TASK TO CARRY OUT
Copy every record exactly, leaving the pictures out.

(Collection entries)
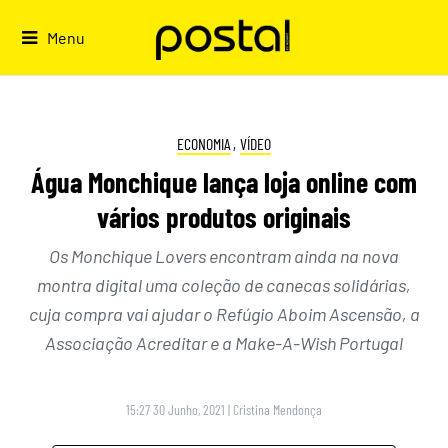
Skip
to
Menu
content
ECONOMIA
,
VÍDEO
Água Monchique lança loja online com
vários produtos originais
Os Monchique Lovers encontram ainda na nova
montra digital uma coleção de canecas solidárias,
cuja compra vai ajudar o Refúgio Aboim Ascensão, a
Associação Acreditar e a Make-A-Wish Portugal
15:27 30 Junho, 2021
|
Cristina Mendonça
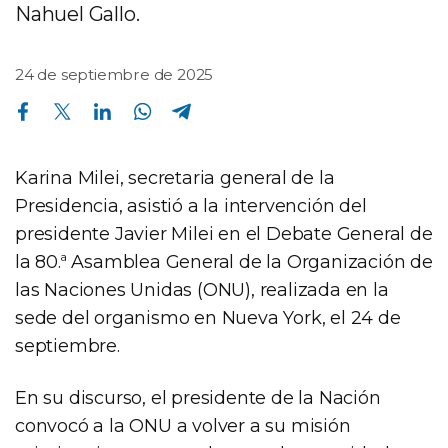
Nahuel Gallo.
24 de septiembre de 2025
Compartir en Facebook
Compartir en Twitter
Compartir en Linkedin
Compartir en Whatsapp
Compartir en Telegram
Karina Milei, secretaria general de la
Presidencia, asistió a la intervención del
presidente Javier Milei en el Debate General de
la 80.ª Asamblea General de la Organización de
las Naciones Unidas (ONU), realizada en la
sede del organismo en Nueva York, el 24 de
septiembre.
En su discurso, el presidente de la Nación
convocó a la ONU a volver a su misión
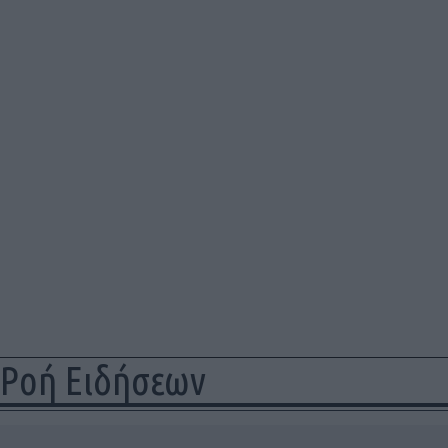
Ροή Ειδήσεων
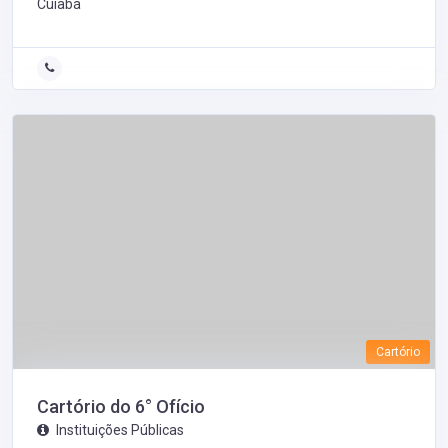
Cuiabá
Cartório
Cartório do 6° Ofício
Instituições Públicas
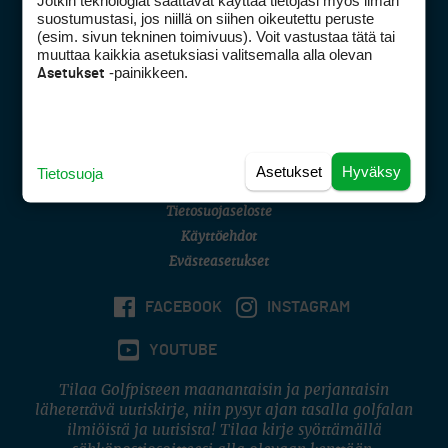
Jotkin teknologiat saattavat käyttää tietojasi myös ilman
Golfpisteen yhteystiedot
suostumustasi, jos niillä on siihen oikeutettu peruste
(esim. sivun tekninen toimivuus). Voit vastustaa tätä tai
DSA avoimuusraportti
muuttaa kaikkia asetuksiasi valitsemalla alla olevan
-painikkeen.
Asetukset
Asiakaspalvelu
Digipalvelut
(09) 156 6227
Avoinna ma–pe 8–16
Avoinna ma–pe 8–17
Asetukset
Hyväksy
Tietosuoja
(digi) digi@otavamedia.fi
Tietosuojaseloste
Käyttöehdot
Evästeasetukset
FACEBOOK
INSTAGRAM
YOUTUBE
Tilaa Golfpisteen maanantaisin ja perjantaisin
lähetettävä uutiskirje, niin pysyt ajan tasalla golfalan
ilmiöistä ja uutisista! Tilaa kirje syöttämällä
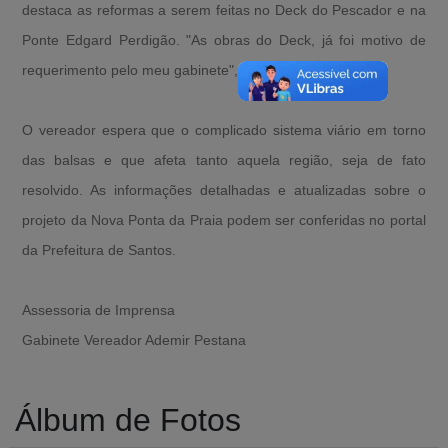
destaca as reformas a serem feitas no Deck do Pescador e na
Ponte Edgard Perdigão. "As obras do Deck, já foi motivo de
requerimento pelo meu gabinete", disse.
O vereador espera que o complicado sistema viário em torno
das balsas e que afeta tanto aquela região, seja de fato
resolvido. As informações detalhadas e atualizadas sobre o
projeto da Nova Ponta da Praia podem ser conferidas no portal
da Prefeitura de Santos.
Assessoria de Imprensa
Gabinete Vereador Ademir Pestana
Álbum de Fotos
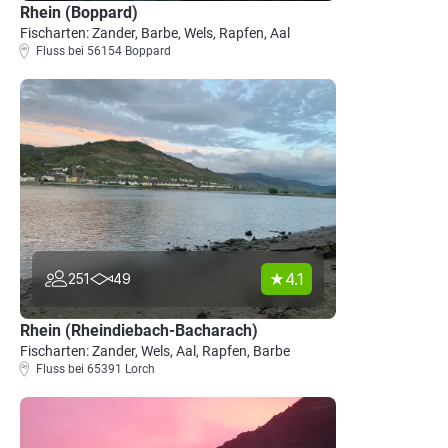
Rhein (Boppard)
Fischarten: Zander, Barbe, Wels, Rapfen, Aal
Fluss bei 56154 Boppard
4.1
251
49
Rhein (Rheindiebach-Bacharach)
Fischarten: Zander, Wels, Aal, Rapfen, Barbe
Fluss bei 65391 Lorch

RESPONSE TO THIS EXERCISE
Skip
to
Menu
content
ECONOMIA
,
VÍDEO
Água Monchique lança loja online com
vários produtos originais
Os Monchique Lovers encontram ainda na nova
montra digital uma coleção de canecas solidárias,
cuja compra vai ajudar o Refúgio Aboim Ascensão, a
Associação Acreditar e a Make-A-Wish Portugal
15:27 30 Junho, 2021
|
Cristina Mendonça
Nahuel Gallo.
24 de septiembre de 2025
Compartir en Facebook
Compartir en Twitter
Compartir en Linkedin
Compartir en Whatsapp
Compartir en Telegram
Karina Milei, secretaria general de la
Presidencia, asistió a la intervención del
presidente Javier Milei en el Debate General de
la 80.ª Asamblea General de la Organización de
las Naciones Unidas (ONU), realizada en la
sede del organismo en Nueva York, el 24 de
septiembre.
En su discurso, el presidente de la Nación
convocó a la ONU a volver a su misión
Ροή Ειδήσεων
Cuiabá
Cartório
Cartório do 6° Ofício
Instituições Públicas
Jotkin teknologiat saattavat käyttää tietojasi myös ilman
Golfpisteen yhteystiedot
suostumustasi, jos niillä on siihen oikeutettu peruste
(esim. sivun tekninen toimivuus). Voit vastustaa tätä tai
DSA avoimuusraportti
muuttaa kaikkia asetuksiasi valitsemalla alla olevan
-painikkeen.
Asetukset
Asiakaspalvelu
Digipalvelut
(09) 156 6227
Avoinna ma–pe 8–16
Avoinna ma–pe 8–17
Asetukset
Hyväksy
Tietosuoja
(digi) digi@otavamedia.fi
Tietosuojaseloste
Käyttöehdot
Evästeasetukset
FACEBOOK
INSTAGRAM
YOUTUBE
Tilaa Golfpisteen maanantaisin ja perjantaisin
lähetettävä uutiskirje, niin pysyt ajan tasalla golfalan
ilmiöistä ja uutisista! Tilaa kirje syöttämällä
destaca as reformas a serem feitas no Deck do Pescador e na
Ponte Edgard Perdigão. "As obras do Deck, já foi motivo de
requerimento pelo meu gabinete", disse.
O vereador espera que o complicado sistema viário em torno
das balsas e que afeta tanto aquela região, seja de fato
resolvido. As informações detalhadas e atualizadas sobre o
projeto da Nova Ponta da Praia podem ser conferidas no portal
da Prefeitura de Santos.
Assessoria de Imprensa
Gabinete Vereador Ademir Pestana
Álbum de Fotos
Rhein (Boppard)
Fischarten: Zander, Barbe, Wels, Rapfen, Aal
Fluss bei 56154 Boppard
4.1
251
49
Rhein (Rheindiebach-Bacharach)
Fischarten: Zander, Wels, Aal, Rapfen, Barbe
Fluss bei 65391 Lorch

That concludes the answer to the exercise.